Using pfSense in a VM with a Ryzen 3950x running 2.4.4-RELEASE-p3 (amd64) -
I don't see this. I have WAN IPv6 set to "DHCP6" and the current pfBNG-devel on Comcast. Were you using "Static IPv6"?
-
Nope I was using DHCP6 as stated above, and changing it to None resolved the issue I've been having for many months.
-
I can confirm the same behavior STILL on 2.4.5-RELEASE-p1.
The DNS Resolver is one of the most frustrating parts of using a (Netgate) pfSense box; you can't use DHCP DNS registration or it restarts all the time, you can't use IPv6 or it restarts all the time.
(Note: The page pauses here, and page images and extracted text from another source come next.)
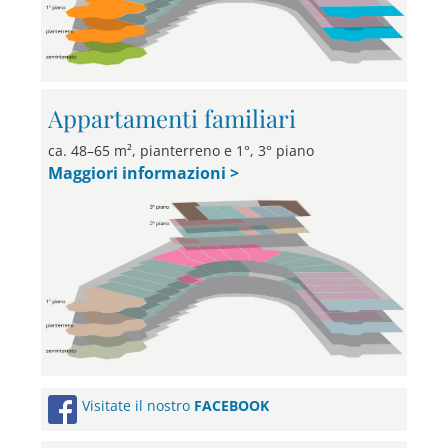
Appartamenti familiari
ca. 48–65 m², pianterreno e 1°, 3° piano
Maggiori informazioni >
Visitate il nostro
FACEBOOK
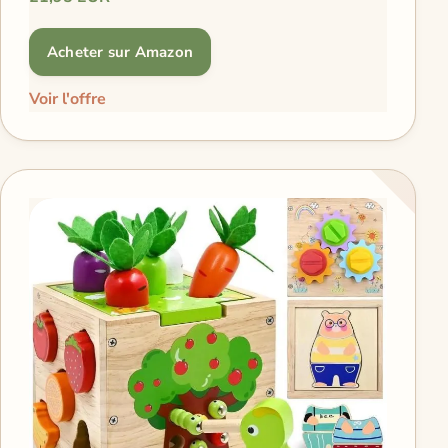
Acheter sur Amazon
Voir l'offre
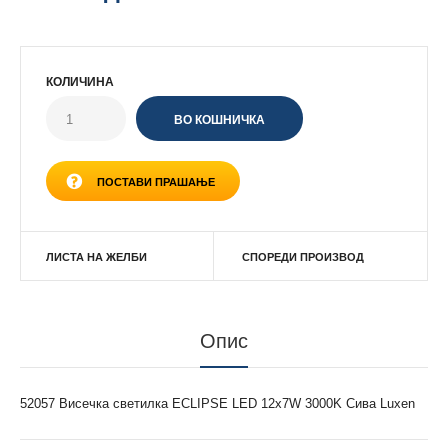
КОЛИЧИНА
ПОСТАВИ ПРАШАЊЕ
ЛИСТА НА ЖЕЛБИ
СПОРЕДИ ПРОИЗВОД
Опис
52057 Висечка светилка ECLIPSE LED 12x7W 3000K Сива Luxen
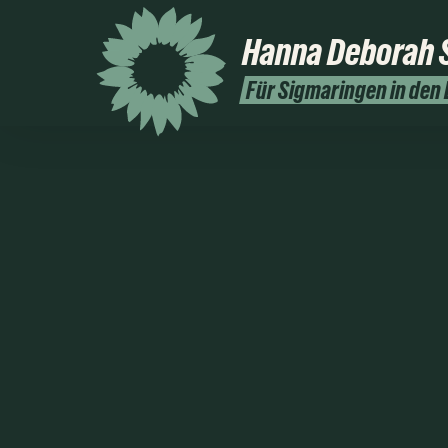
Hanna Deborah
Für Sigmaringen in den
The perception of users on the network is that everything comes to a grinding halt (DNS timeouts)
-
To extend a bit:
- WAN interface has DHCP6 enabled; DNS Resolver keeps working regardless of this setting
- Then, when you enable on a LAN interface the IPV6 "Track Interface" option, DNS resolver restarts roughly every two seconds.
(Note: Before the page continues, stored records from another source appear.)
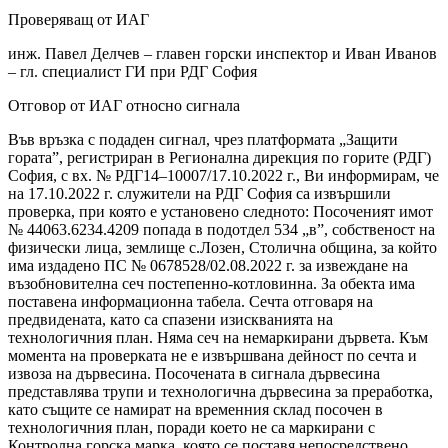
Проверяващ от ИАГ
инж. Павел Делчев – главен горски инспектор и Иван Иванов
– гл. специалист ГИ при РДГ София
Отговор от ИАГ относно сигнала
Във връзка с подаден сигнал, чрез платформата „Защити
гората”, регистриран в Регионална дирекция по горите (РДГ)
София, с вх. № РДГ14–10007/17.10.2022 г., Ви информирам, че
на 17.10.2022 г. служители на РДГ София са извършили
проверка, при която е установено следното: Посоченият имот
№ 44063.6234.4209 попада в подотдел 534 „в”, собственост на
физически лица, землище с.Лозен, Столична община, за който
има издадено ПС № 0678528/02.08.2022 г. за извеждане на
възобновителна сеч постепенно-котловинна. За обекта има
поставена информационна табела. Сечта отговаря на
предвидената, като са спазени изискванията на
технологичния план. Няма сеч на немаркирани дървета. Към
момента на проверката не е извършвана дейност по сечта и
извоза на дървесина. Посочената в сигнала дървесина
представлява трупи и технологична дървесина за преработка,
като същите се намират на временния склад посочен в
технологичния план, поради което не са маркирани с
Контролна горска марка, която се поставя непосредствено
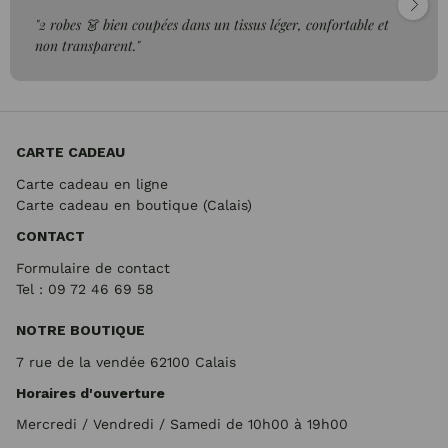
"2 robes 👗 bien coupées dans un tissus léger, confortable et
non transparent."
CARTE CADEAU
Carte cadeau en ligne
Carte cadeau en boutique (Calais)
CONTACT
Formulaire de contact
Tel : 09 72
46 69 58
NOTRE BOUTIQUE
7 rue de la vendée 62100 Calais
Horaires d'ouverture
Mercredi / Vendredi / Samedi de 10h00 à 19h00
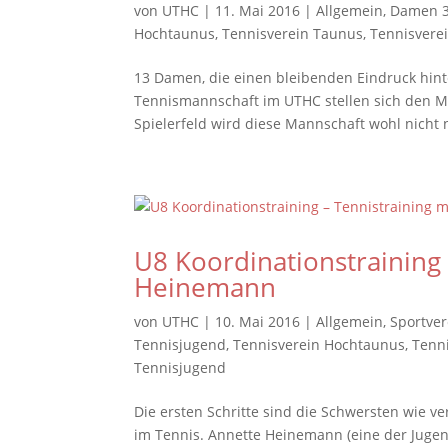
von
UTHC
|
11. Mai 2016
|
Allgemein
,
Damen 
Hochtaunus
,
Tennisverein Taunus
,
Tennisvere
13 Damen, die einen bleibenden Eindruck hi
Tennismannschaft im UTHC stellen sich den Me
Spielerfeld wird diese Mannschaft wohl nicht n
U8 Koordinationstraining 
Heinemann
von
UTHC
|
10. Mai 2016
|
Allgemein
,
Sportve
Tennisjugend
,
Tennisverein Hochtaunus
,
Tenn
Tennisjugend
Die ersten Schritte sind die Schwersten wie ve
im Tennis. Annette Heinemann (eine der Jugend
- Disabling the "Track Interface" on the LAN interface (i.e. setting IPv6 back to 'none'), DNS resolver runs stable again.
-
@TimJacobs I'm using 2.4.5p1, with DHCP6 WAN, and track interface in LAN, and I'm not facing this problem.
I don't use the DHCP DNS registration.What if you set this option in the DNS resolver custom options?
server:
do-ip6:no -
@mcury Thanks for the suggestion. That does not prevent DNS Resolver of restarting frequently.
Possibly the continuous stream of RA's received on the WAN are related?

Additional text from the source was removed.